This is the fourth installment of "The War of the Planets", the third published story by Harl Vincent and a sequel to his first story, "The Golden Girl of Munan". It originally appeared in the January 1929 issue of Amazing Stories magazine and has not seen the light of day since. The first three installments can be found here, here, and here.
As we join our story, twenty years have passed since Professor Nilsson, Roy Hamilton, and the nineteen survivors of the destruction of the island of Munan settled in New York City. Thelda Serano has married Hamilton, while her friend Zora has married Nilsson, and the two couples have one child each, Walter Hamilton and Dorothy Nilsson.

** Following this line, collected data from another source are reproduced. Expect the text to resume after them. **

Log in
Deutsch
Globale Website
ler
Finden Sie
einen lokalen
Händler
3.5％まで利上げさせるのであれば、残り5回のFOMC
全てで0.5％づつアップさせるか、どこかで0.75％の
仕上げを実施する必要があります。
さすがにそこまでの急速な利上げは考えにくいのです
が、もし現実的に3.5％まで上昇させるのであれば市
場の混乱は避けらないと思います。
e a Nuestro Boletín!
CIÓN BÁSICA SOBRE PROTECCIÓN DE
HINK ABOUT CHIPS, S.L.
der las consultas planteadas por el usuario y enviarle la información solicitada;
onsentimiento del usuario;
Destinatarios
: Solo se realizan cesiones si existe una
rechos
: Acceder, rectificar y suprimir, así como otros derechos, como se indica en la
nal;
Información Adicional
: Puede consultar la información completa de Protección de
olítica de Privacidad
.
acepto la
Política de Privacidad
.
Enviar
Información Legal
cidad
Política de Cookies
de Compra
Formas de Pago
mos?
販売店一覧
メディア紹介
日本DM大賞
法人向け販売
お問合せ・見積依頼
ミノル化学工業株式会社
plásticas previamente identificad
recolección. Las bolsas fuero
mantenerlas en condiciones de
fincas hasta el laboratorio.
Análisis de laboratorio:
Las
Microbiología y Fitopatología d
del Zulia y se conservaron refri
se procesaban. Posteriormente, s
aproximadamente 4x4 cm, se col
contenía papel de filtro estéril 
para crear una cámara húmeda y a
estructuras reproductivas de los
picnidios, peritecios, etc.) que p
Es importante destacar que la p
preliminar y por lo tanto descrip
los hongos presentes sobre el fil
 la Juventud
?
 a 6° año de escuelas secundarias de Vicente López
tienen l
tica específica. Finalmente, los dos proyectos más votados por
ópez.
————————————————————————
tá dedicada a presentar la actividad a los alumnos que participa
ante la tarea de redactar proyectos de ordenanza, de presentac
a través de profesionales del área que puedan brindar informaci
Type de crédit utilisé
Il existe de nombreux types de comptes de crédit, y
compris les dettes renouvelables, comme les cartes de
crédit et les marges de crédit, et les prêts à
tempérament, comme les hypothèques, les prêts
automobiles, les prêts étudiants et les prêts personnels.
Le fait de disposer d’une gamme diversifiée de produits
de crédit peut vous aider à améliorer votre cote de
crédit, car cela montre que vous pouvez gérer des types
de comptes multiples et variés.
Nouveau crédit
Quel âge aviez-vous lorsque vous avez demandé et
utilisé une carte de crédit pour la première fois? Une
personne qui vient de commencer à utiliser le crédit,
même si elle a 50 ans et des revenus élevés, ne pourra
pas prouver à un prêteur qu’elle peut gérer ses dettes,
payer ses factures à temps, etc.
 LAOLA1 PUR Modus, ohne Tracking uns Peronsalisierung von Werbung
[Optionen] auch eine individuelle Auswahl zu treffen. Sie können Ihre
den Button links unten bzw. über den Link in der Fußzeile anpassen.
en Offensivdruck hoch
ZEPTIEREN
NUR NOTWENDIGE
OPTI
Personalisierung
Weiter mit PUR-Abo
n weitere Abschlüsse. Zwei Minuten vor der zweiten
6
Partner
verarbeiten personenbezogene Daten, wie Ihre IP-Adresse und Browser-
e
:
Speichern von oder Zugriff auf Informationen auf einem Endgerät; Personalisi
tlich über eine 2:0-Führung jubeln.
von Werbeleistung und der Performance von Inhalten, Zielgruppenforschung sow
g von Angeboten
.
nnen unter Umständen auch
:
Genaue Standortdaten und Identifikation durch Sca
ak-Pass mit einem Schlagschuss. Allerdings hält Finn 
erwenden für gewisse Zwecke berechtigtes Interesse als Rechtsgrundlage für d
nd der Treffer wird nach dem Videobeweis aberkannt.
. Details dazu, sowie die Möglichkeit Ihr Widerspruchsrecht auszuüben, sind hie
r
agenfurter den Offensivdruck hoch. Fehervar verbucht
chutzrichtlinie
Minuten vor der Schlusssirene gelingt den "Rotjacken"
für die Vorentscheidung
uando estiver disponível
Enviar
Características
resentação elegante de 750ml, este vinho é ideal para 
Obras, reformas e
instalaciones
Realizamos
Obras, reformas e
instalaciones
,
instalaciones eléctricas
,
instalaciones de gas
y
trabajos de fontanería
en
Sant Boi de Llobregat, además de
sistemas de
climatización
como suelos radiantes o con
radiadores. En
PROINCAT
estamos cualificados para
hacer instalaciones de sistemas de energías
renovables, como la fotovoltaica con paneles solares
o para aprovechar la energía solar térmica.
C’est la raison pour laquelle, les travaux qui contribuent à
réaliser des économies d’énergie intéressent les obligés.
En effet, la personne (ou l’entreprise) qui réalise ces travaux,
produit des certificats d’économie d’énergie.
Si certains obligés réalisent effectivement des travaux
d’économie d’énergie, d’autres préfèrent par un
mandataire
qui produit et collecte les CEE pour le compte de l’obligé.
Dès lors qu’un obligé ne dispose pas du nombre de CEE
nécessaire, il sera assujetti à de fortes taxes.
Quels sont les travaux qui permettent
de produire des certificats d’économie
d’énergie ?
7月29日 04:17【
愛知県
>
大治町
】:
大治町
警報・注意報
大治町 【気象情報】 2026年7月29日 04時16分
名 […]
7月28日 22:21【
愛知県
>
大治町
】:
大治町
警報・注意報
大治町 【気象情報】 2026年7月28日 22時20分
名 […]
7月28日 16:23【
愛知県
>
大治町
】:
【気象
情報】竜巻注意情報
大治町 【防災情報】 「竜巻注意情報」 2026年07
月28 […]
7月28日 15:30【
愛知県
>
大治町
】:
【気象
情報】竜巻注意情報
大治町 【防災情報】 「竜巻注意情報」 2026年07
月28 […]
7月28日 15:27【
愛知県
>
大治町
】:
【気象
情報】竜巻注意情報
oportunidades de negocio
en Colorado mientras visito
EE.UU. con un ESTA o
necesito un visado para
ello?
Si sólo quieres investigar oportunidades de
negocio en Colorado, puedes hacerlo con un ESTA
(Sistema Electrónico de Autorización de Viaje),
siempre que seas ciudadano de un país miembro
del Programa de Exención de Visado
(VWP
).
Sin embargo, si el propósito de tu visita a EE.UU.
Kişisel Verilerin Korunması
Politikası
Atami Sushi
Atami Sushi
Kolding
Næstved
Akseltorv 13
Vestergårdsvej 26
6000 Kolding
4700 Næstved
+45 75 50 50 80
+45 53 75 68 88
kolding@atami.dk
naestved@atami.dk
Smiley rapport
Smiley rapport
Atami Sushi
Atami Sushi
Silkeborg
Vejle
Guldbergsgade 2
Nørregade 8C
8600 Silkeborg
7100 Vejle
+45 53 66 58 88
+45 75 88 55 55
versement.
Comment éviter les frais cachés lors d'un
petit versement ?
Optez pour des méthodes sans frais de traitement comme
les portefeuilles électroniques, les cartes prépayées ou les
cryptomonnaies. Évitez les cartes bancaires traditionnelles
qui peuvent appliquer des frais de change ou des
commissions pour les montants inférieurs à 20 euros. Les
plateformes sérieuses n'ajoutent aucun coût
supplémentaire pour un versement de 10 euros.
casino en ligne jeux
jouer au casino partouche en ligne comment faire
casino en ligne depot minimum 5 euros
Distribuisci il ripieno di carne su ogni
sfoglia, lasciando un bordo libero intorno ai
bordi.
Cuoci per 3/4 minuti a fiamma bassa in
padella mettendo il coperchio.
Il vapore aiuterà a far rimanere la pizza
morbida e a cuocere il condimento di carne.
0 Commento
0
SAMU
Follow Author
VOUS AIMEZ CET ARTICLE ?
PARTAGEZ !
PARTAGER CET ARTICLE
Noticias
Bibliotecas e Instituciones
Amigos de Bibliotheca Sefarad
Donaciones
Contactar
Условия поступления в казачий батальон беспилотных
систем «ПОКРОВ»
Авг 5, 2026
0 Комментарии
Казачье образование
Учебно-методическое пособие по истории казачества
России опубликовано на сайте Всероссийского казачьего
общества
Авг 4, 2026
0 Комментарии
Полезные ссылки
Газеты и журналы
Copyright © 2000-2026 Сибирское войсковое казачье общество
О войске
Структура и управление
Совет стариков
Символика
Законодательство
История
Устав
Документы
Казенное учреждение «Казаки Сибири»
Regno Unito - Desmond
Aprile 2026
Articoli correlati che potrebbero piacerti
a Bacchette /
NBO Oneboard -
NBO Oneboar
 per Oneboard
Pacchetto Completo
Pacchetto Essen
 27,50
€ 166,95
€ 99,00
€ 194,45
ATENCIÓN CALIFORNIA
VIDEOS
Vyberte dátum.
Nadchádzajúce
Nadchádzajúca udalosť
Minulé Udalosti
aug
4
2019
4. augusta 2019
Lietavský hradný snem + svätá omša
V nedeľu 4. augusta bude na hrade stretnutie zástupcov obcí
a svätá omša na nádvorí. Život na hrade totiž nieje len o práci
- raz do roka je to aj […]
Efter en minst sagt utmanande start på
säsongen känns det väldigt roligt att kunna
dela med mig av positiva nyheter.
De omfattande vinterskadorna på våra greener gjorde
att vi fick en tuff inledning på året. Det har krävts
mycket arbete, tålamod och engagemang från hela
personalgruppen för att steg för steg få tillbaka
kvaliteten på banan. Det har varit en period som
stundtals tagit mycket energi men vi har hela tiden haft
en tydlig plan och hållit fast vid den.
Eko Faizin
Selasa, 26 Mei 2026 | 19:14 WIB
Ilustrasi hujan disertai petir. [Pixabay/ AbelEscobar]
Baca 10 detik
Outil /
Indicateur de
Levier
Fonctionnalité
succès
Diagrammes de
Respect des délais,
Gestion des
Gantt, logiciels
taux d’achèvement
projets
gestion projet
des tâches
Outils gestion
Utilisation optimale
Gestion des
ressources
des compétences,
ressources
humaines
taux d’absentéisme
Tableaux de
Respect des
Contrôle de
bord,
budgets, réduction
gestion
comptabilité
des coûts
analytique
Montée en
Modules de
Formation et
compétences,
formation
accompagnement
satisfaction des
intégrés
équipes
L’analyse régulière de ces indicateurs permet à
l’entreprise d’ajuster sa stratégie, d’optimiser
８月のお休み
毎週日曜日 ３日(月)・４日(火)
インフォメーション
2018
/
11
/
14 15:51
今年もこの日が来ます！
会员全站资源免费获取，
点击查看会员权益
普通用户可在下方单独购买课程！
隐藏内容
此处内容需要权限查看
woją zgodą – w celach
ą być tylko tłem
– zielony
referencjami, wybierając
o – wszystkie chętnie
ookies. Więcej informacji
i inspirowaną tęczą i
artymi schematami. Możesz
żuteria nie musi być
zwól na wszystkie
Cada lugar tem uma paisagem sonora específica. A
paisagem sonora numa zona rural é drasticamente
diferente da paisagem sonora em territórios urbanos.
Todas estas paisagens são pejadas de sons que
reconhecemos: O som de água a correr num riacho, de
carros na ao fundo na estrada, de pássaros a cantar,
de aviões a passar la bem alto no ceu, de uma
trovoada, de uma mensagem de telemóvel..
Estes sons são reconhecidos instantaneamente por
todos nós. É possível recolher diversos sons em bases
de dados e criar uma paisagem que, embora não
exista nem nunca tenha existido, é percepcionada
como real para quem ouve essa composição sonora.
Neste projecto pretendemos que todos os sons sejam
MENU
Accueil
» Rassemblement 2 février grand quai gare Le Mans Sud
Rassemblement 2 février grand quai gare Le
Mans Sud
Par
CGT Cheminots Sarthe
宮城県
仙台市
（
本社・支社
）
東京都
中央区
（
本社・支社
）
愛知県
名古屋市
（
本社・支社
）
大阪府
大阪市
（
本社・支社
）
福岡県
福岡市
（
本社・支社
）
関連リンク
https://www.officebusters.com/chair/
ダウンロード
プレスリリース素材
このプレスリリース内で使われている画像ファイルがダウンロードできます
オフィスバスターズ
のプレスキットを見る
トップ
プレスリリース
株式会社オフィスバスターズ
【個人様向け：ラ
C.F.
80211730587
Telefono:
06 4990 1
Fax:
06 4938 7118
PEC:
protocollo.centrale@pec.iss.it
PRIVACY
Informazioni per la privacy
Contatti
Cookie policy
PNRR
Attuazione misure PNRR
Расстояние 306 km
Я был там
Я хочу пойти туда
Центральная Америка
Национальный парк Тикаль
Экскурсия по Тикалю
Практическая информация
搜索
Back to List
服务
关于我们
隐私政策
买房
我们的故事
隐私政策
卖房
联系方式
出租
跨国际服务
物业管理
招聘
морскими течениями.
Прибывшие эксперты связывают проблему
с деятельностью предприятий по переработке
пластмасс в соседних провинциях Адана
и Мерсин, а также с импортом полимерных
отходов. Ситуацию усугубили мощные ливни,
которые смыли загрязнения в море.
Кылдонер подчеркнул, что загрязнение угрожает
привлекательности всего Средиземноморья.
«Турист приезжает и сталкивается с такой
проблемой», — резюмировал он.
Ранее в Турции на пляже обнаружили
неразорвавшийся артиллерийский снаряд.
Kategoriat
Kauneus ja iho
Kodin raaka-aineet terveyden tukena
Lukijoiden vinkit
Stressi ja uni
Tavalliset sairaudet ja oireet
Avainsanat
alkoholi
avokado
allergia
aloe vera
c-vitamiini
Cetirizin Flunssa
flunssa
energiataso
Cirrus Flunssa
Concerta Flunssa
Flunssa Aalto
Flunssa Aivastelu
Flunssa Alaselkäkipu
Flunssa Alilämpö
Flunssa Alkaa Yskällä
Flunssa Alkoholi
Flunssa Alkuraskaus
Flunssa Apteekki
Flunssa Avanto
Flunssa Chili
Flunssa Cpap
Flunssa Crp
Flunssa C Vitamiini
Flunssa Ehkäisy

Now word has reached them that over a hundred spherical objects of unknown origin are approaching the Earth. Nilsson, Roy and Walter decide to send the three women to see a Broadway show while they stay home and discuss the troubling spheres. Nilsson explains that contrary to popular belief, there may well be humanoid intelligences on the other worlds of the Solar System. The spheres, he believes, are spaceships . . .
IV.
Two nights later the same group was again gathered together, this time in the Nilsson apartments. And now there was no effort at concealment. There could be none, since the whole world was now apprised of the fact that some unknown danger threatened and that whatever happened would occur within the next sixty hours.
Thelda had laughed gleefully when she found that Roy and Walter had conspired to keep the thing from her.
“Why, Daddy dear,” she had said, rumpling Roy’s hair with both hands. “You forget my highly developed faculty of thought-reading. It is true that I have held it in abeyance since coming from Munan, but when you are troubled by anything, it always comes back to me. You were a dear for sending us out the other night, but I knew just how it was and how concerned you were. You should be punished, though, for thinking so poorly of my courage. Do you not remember the days in the cavern under Leyris, when all was in doubt, when we never knew from one day to the next whether we should leave Munan alive, whether we could save the world or not? Did I lack courage then?”
“Indeed you did not,” replied Roy, contritely. “You were marvelous then, and still are. I was a fool to think that you would not take this heroically also.”
“But I must confess that I am somewhat worried at that. If this thing does develop, as you and the professor seem to fear, it will mean a bloody war, will it not?”
“I’m afraid it will, sweetheart. And probably a more terrible war than has ever been fought on this earth – as horrible as would have been the vengeance of the Munanese. Having absolutely no weapons of defense, we should be at their mercy and if they wished to utterly destroy us they could undoubtedly do so.”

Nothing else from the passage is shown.